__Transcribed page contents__
——————

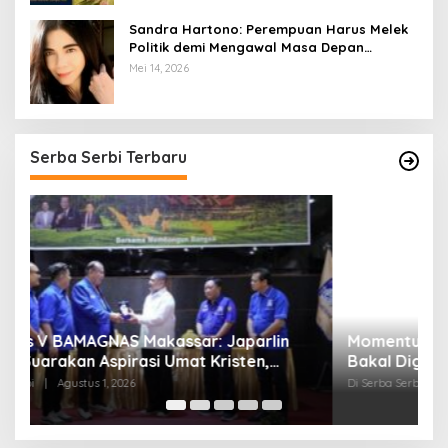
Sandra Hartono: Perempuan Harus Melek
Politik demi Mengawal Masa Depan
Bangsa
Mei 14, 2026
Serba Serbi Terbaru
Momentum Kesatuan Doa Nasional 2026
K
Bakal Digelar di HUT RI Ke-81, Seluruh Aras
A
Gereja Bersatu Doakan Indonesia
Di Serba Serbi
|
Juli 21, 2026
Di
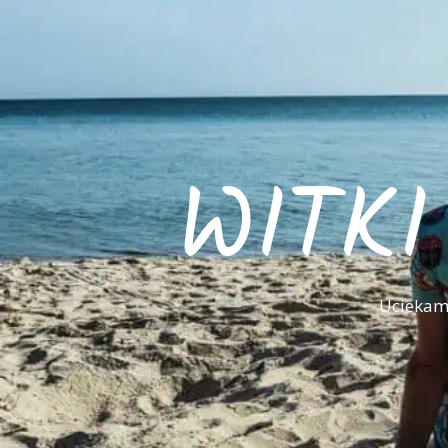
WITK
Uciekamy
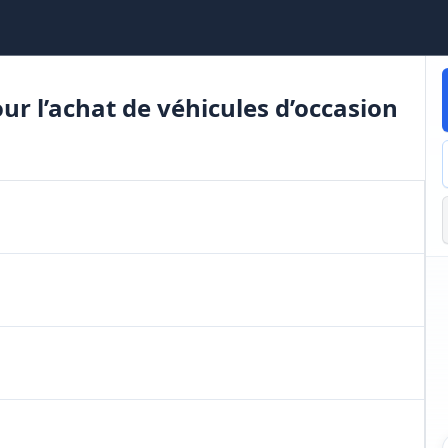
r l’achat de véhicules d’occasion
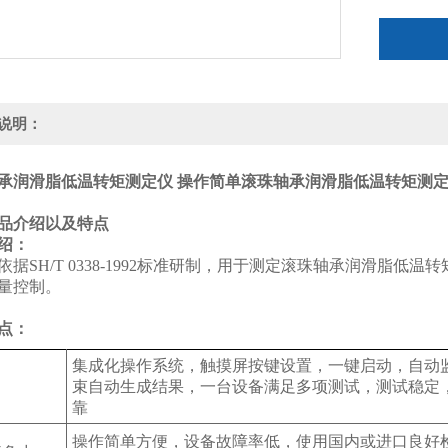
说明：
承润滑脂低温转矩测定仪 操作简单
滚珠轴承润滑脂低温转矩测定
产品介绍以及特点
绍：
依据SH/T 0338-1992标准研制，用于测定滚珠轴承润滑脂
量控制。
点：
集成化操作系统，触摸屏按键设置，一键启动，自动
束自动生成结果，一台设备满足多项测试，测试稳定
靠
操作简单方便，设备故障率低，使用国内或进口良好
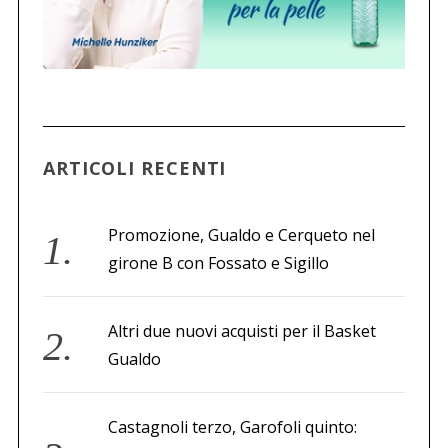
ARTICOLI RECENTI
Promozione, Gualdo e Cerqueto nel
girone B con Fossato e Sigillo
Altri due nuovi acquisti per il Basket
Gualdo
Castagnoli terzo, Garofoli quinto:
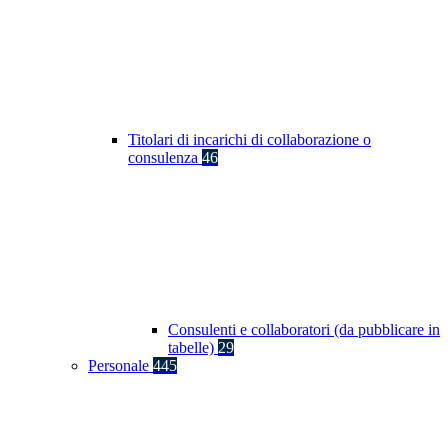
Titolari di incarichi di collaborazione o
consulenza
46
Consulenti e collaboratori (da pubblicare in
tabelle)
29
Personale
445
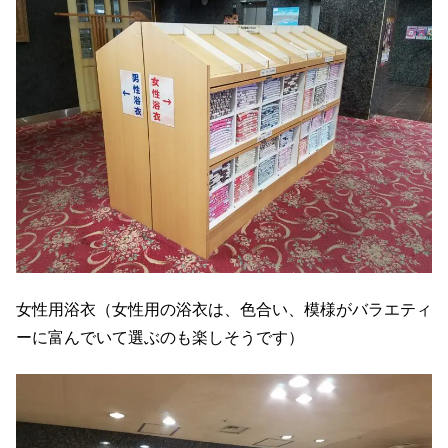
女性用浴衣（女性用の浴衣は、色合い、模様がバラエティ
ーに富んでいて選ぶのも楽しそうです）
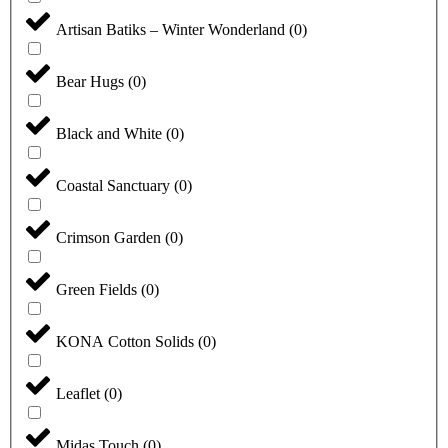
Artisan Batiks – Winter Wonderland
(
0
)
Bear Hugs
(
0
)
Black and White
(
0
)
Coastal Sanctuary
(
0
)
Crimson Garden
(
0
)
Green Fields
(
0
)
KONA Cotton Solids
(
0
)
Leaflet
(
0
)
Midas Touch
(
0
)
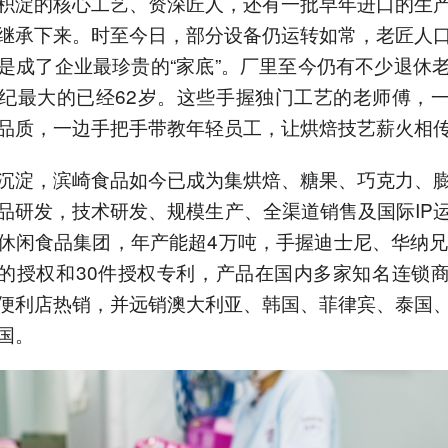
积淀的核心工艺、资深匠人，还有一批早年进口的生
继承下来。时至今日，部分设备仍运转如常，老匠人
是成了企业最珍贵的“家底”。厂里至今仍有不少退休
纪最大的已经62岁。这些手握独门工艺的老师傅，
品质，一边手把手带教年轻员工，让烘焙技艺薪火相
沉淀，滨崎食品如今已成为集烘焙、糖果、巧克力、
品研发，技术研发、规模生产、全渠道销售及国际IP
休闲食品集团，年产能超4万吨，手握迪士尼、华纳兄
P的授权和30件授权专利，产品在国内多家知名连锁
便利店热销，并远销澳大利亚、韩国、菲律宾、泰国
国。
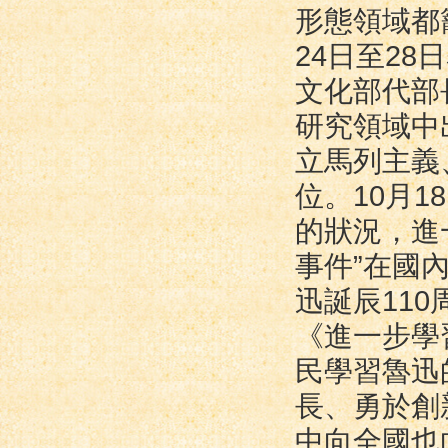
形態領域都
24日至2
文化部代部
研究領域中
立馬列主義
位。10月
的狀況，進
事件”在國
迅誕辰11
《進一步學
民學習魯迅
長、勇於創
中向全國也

——————

__WHAT YOU ARE ASKED TO DO__
Write out the data exactly, but not its pictures.

__FINAL ANSWER__
Sandra Hartono: Perempuan Harus Melek
Politik demi Mengawal Masa Depan
Bangsa
Mei 14, 2026
Serba Serbi Terbaru
Momentum Kesatuan Doa Nasional 2026
K
Bakal Digelar di HUT RI Ke-81, Seluruh Aras
A
Gereja Bersatu Doakan Indonesia
Di Serba Serbi
|
Juli 21, 2026
Di
WITK
Uciekamy
r l’achat de véhicules d’occasion
说明：
承润滑脂低温转矩测定仪 操作简单
滚珠轴承润滑脂低温转矩测定
产品介绍以及特点
绍：
依据SH/T 0338-1992标准研制，用于测定滚珠轴承润滑脂
量控制。
点：
集成化操作系统，触摸屏按键设置，一键启动，自动
束自动生成结果，一台设备满足多项测试，测试稳定
靠
操作简单方便，设备故障率低，使用国内或进口良好
ARTICOLI RECENTI
Promozione, Gualdo e Cerqueto nel
girone B con Fossato e Sigillo
Altri due nuovi acquisti per il Basket
Gualdo
Castagnoli terzo, Garofoli quinto:
Titolari di incarichi di collaborazione o
consulenza
46
Consulenti e collaboratori (da pubblicare in
tabelle)
29
Personale
445
女性用浴衣（女性用の浴衣は、色合い、模様がバラエティ
ーに富んでいて選ぶのも楽しそうです）
Artisan Batiks – Winter Wonderland
(
0
)
Bear Hugs
(
0
)
Black and White
(
0
)
Coastal Sanctuary
(
0
)
Crimson Garden
(
0
)
Green Fields
(
0
)
KONA Cotton Solids
(
0
)
Leaflet
(
0
)
Midas Touch
(
0
)
积淀的核心工艺、资深匠人，还有一批早年进口的生
继承下来。时至今日，部分设备仍运转如常，老匠人
是成了企业最珍贵的“家底”。厂里至今仍有不少退休
纪最大的已经62岁。这些手握独门工艺的老师傅，
品质，一边手把手带教年轻员工，让烘焙技艺薪火相
沉淀，滨崎食品如今已成为集烘焙、糖果、巧克力、
品研发，技术研发、规模生产、全渠道销售及国际IP
休闲食品集团，年产能超4万吨，手握迪士尼、华纳兄
P的授权和30件授权专利，产品在国内多家知名连锁
便利店热销，并远销澳大利亚、韩国、菲律宾、泰国
国。
形態領域都
24日至2
文化部代部
研究領域中
立馬列主義
位。10月
的狀況，進
事件”在國
迅誕辰11
《進一步學
民學習魯迅
長、勇於創
中向全國也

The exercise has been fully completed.